What Caused the Rose Burning?
If you are wondering if the rose bloom and foliage burning might have been caused by spraying chemicals or feeding high nitrogen fertilizers, I can honestly say that my roses had not been fed or sprayed in over a month. So, the burning of my roses was obviously caused by extreme heat and sun, not by spray or fertilizer. Imagine how much worse my roses would have looked if I had been spraying or fertilizing during the heatwave. Oil-based sprays, which are more safely used in very cool weather, would have been even more detrimental and could have possibly killed the rose bushes during high temperatures.
Or you might ask if we forgot to water our roses. The quick answer is NO! Fortunately, our water company has lifted the water rationing. Partially, because there was a heavy snowfall in the Sierra Nevada Mountains this year so there is more water available. Also, I suspect that water cutbacks have been financially hurting the water company profits. So, during this heat wave we have been watering our in-ground roses every day at 4:30 am by automatic sprinklers for 12 minutes, and then at 6:30 pm we hand water container roses or other roses that are not covered by the sprinklers. Mind you, we are not wasting water by letting it run down the street or taking long showers nor doing other wasteful habits.
Tips for Preventing Rose Burning During Heatwaves
1. Do only light deadheading, and then just cut off the bloom, not stem or foliage.
2. Let the bushes grow tall so they can shade the bush.
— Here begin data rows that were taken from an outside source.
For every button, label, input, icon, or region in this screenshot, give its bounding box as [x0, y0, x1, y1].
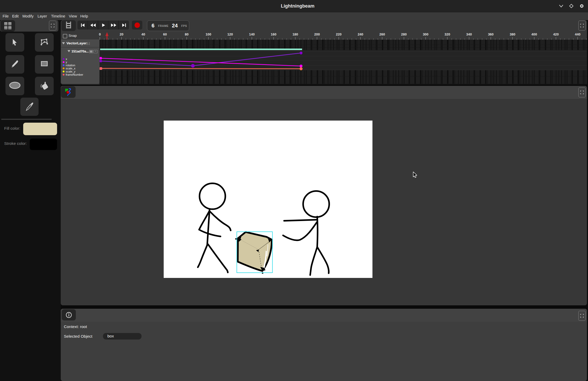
svg-text:frameNumber: frameNumber	[66, 73, 83, 76]
svg-text:rotation: rotation	[66, 64, 75, 67]
svg-text:y: y	[66, 61, 67, 64]
svg-text:340: 340	[466, 32, 472, 36]
svg-text:200: 200	[314, 32, 320, 36]
svg-text:380: 380	[510, 32, 515, 36]
svg-text:scale_y: scale_y	[66, 70, 76, 73]
svg-text:440: 440	[575, 32, 580, 36]
svg-text:400: 400	[531, 32, 537, 36]
svg-text:x: x	[66, 57, 67, 61]
svg-text:60: 60	[163, 32, 167, 36]
svg-text:40: 40	[141, 32, 145, 36]
svg-text:140: 140	[249, 32, 255, 36]
svg-text:180: 180	[292, 32, 298, 36]
svg-text:100: 100	[206, 32, 211, 36]
svg-text:420: 420	[553, 32, 559, 36]
svg-text:scale_x: scale_x	[66, 67, 76, 70]
svg-text:360: 360	[488, 32, 494, 36]
svg-text:20: 20	[120, 32, 123, 36]
svg-text:320: 320	[444, 32, 450, 36]
svg-text:260: 260	[379, 32, 385, 36]
svg-text:280: 280	[401, 32, 407, 36]
svg-text:160: 160	[271, 32, 277, 36]
svg-text:0: 0	[99, 32, 101, 36]
svg-text:300: 300	[423, 32, 428, 36]
svg-text:80: 80	[185, 32, 188, 36]
svg-text:240: 240	[358, 32, 363, 36]
svg-text:220: 220	[336, 32, 342, 36]
svg-text:120: 120	[227, 32, 233, 36]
3. Do not remove yellow leaves as they can help shade the canes and entire bush.
4. Let old foliage fall off naturally at their own pace.
5. Water the rose roots deeply before and after fertilizing, especially if applying dry granules.
6. Fertilize only lightly and occasionally during summer, e.g. slow-release types, or liquids at half strength.
7. Avoid high nitrogen fertilizers.
8. Water each bush deeply, not just on the surface.
9. Do not water during the hottest part of the day, only early morning, or early evening.
10. To help control spider mites, several times a week wash down the entire bush with a hose-end water wand, but only early morning or late afternoon before dark.
11. Apply several inches of mulch around each bush.
12. Do not spray chemicals on rose bushes in hot temperatures.
13. If you must spray for insects or disease, best to spray very early in the morning at sunrise, when it’s cool.
14. If spraying chemicals is absolutely necessary, be sure to water the rose roots the night before spraying.
15. Never spray oil-based products during the summer, as they are intended for winter dormancy.